Diabetes and sleep can be mortal enemies. Some nights, I can sleep soundly for a full eight hours. Other nights, my sleep is interrupted three or four times by my CGM, buzzing and beeping to alert me to low or high blood sugar. It’s just as annoying as it sounds, and it’s even worse when I can’t fall back asleep after correcting accordingly. And even though I only experience interrupted sleep like this on a sporadic basis, that doesn’t make getting a sound night of sleep any less important to me.

And luckily, I’ve found something that helps me accomplish just that: lavender sleep balm.

8B4318E1-EFAC-49C4-B73F-832CD06F850E

I stumbled across it in a Target store a few months ago. I’d always known about aromatherapy and its alleged benefits, but I was definitely skeptical about it. How was I supposed to believe that sniffing essence of, well, anything would boost my mood, erase stress, or lull me to sleep?

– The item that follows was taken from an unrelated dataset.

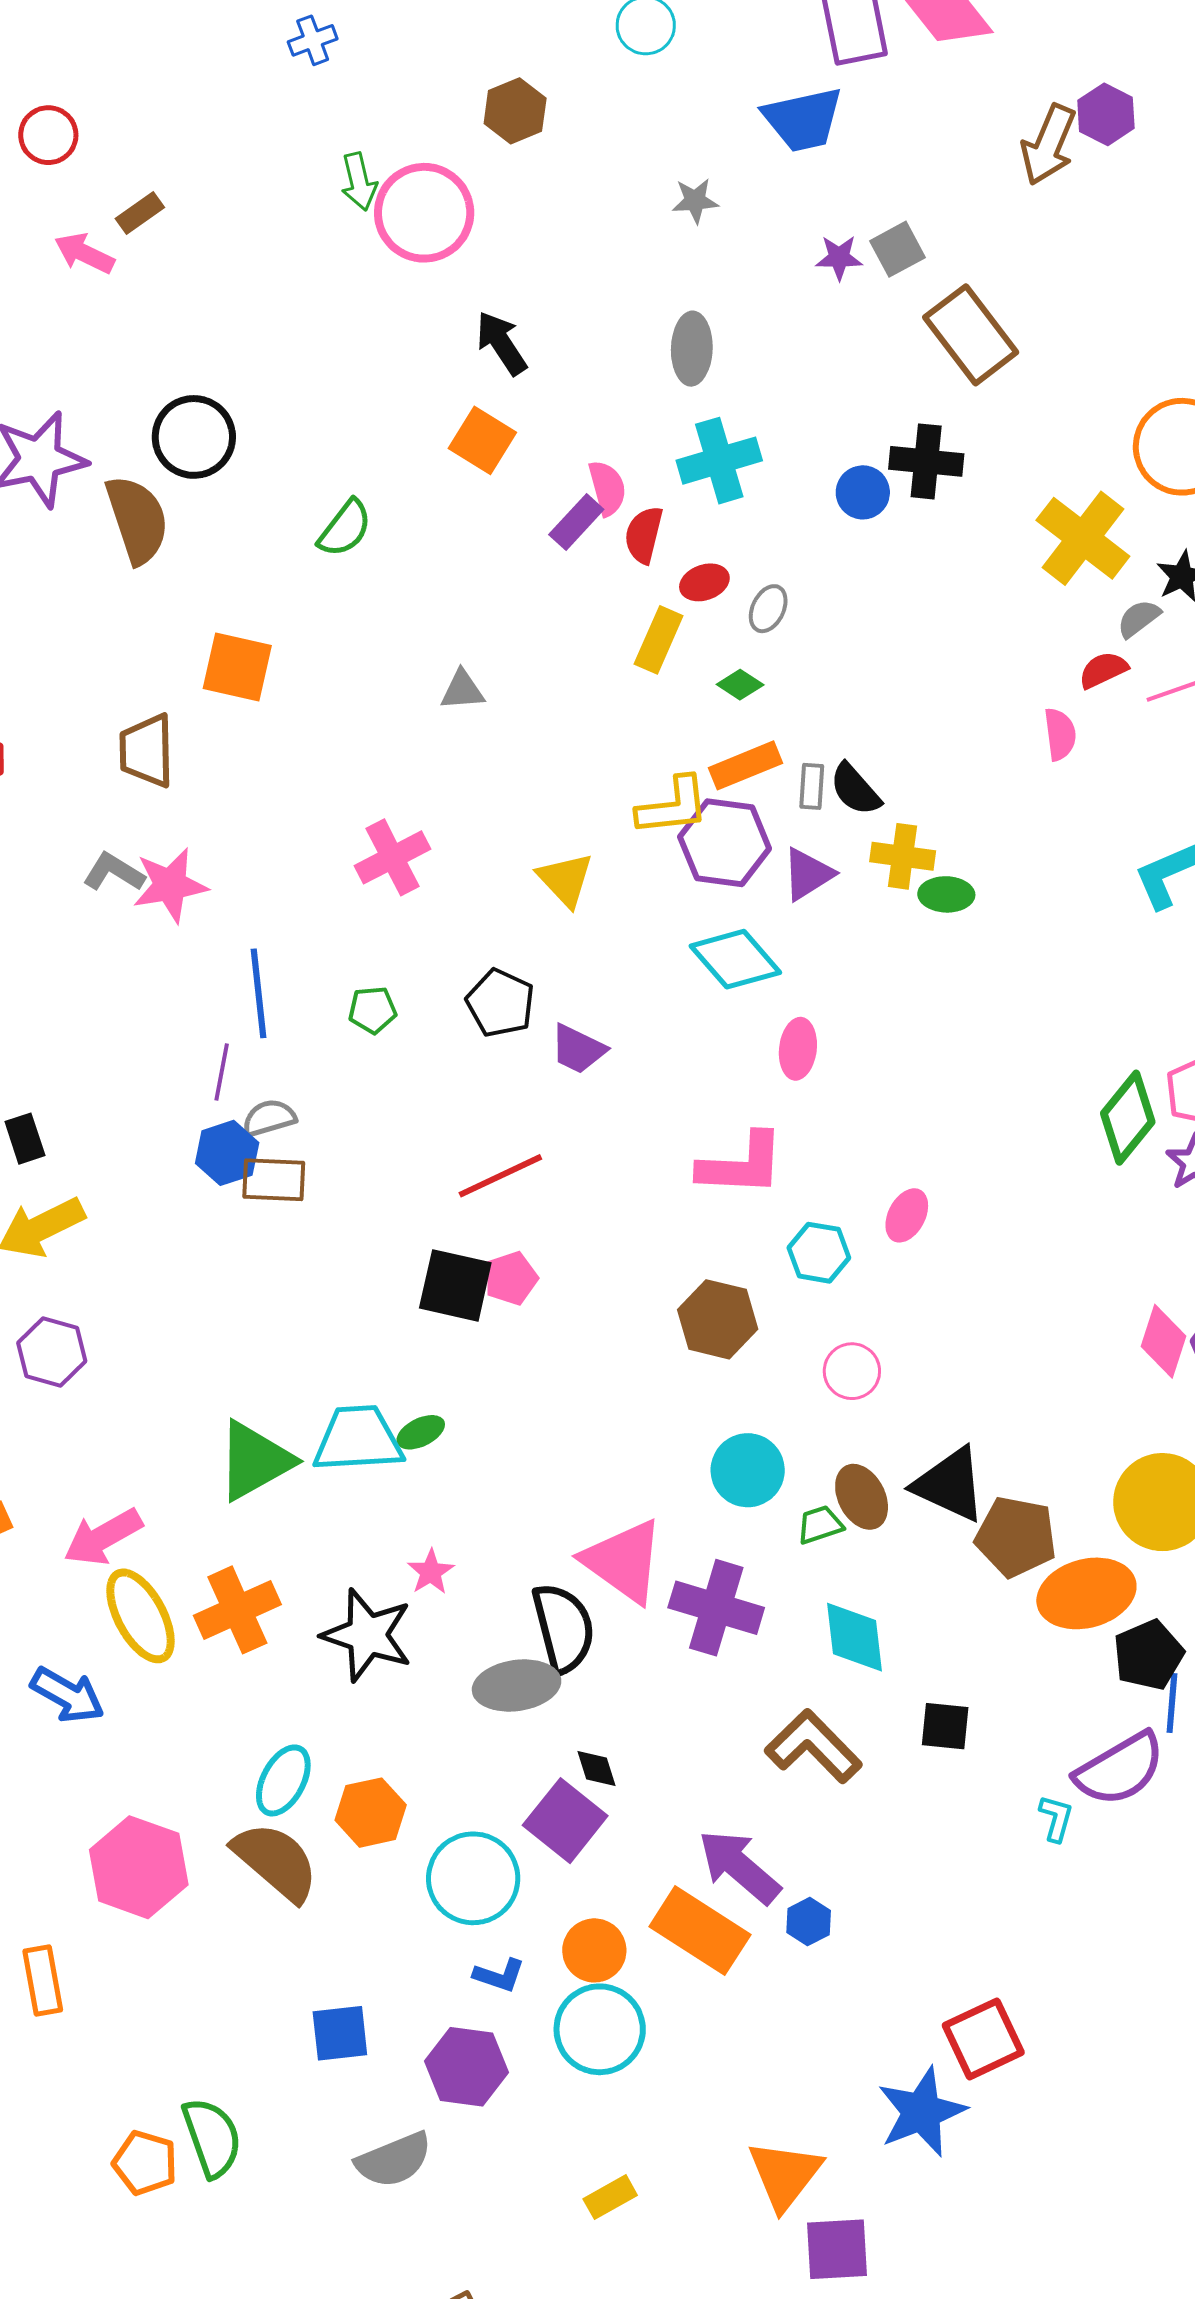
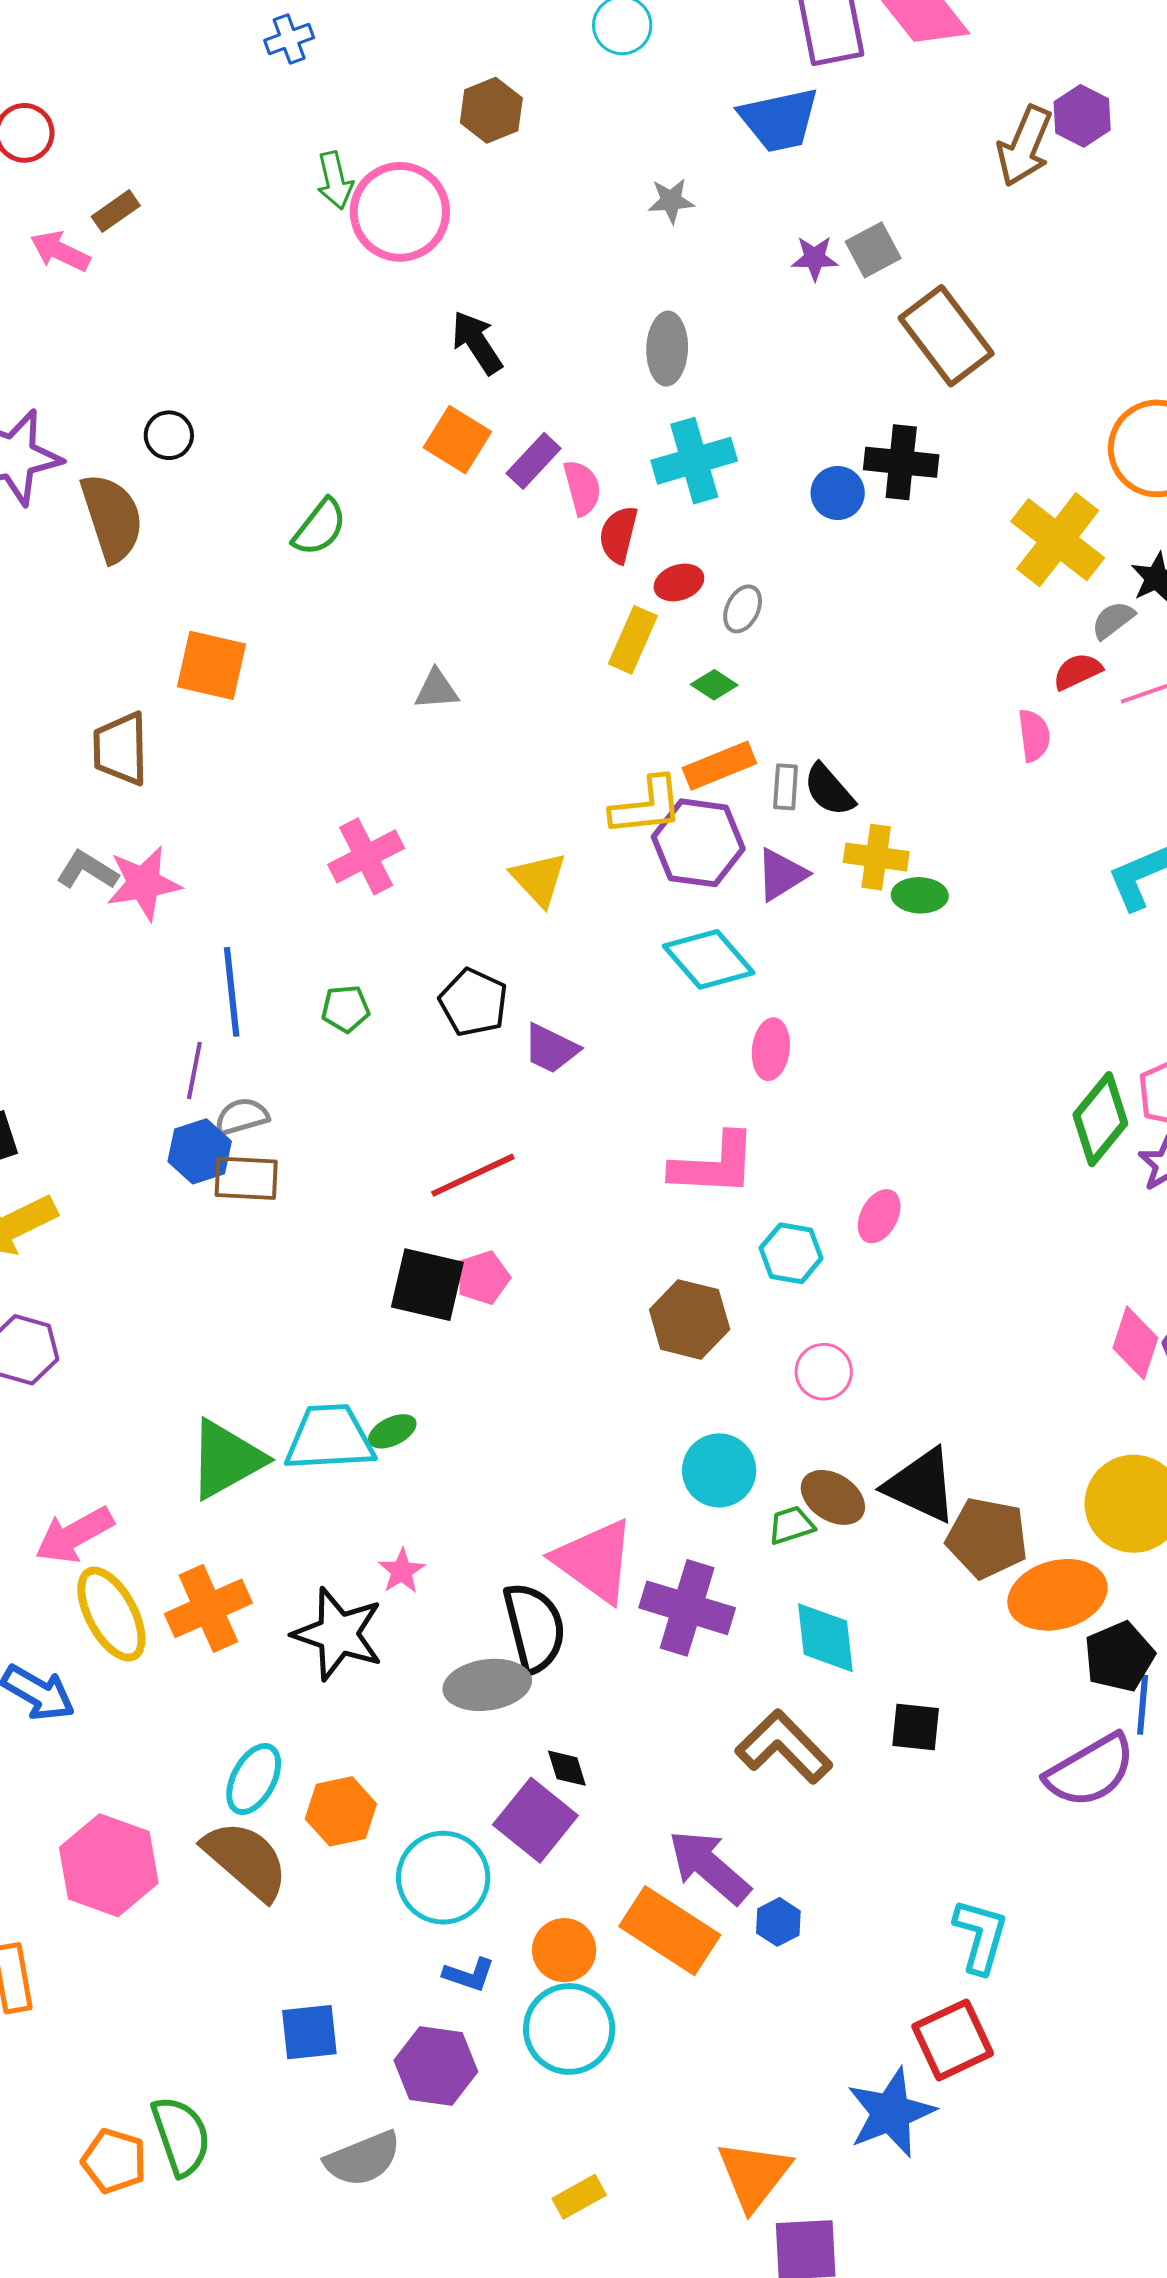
black circle: (194, 437) -> (169, 435), size x0.6
purple rectangle: (576, 522) -> (534, 461), moved
brown ellipse: (862, 1497) -> (833, 1497), turned -30
cyan L-shape: (1056, 1818) -> (980, 1936), moved, size x1.6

I brushed my doubts aside and decided to give the balm a try. The instructions were simple: Massage a bit of it onto my pulse points, jump into bed, and let the soothing scents of lavender and bergamot calm me down into a blissful sleep.

The first time I tried it, I applied it to each side of my neck and on my wrists, dabbing it into my skin like a perfume. I breathed it in deeply – even if this stuff didn’t do what it promised, at least it smelled really nice. I’ve always liked the smell of lavender.

And then I don’t remember what happened next, because soon after I got into bed, I fell asleep. It…worked? And it has seemingly continued to work every night that I’ve remembered to apply it…

Don’t get me wrong here – I don’t think this balm is equivalent to a magical sleeping tonic or anything like that. But I do think that it’s a nice, relaxing thing to incorporate into my bedtime routine. I strongly suspect that the self-care aspect of it is what truly calms my mind and body down. Who knows, though? Maybe I should do a little more research into aromatherapy and learn the science behind it.

In addition to helping me sleep peacefully in spite of my diabetes, maybe it could even help me deal with the stress that it can sometimes inflict on me, as well.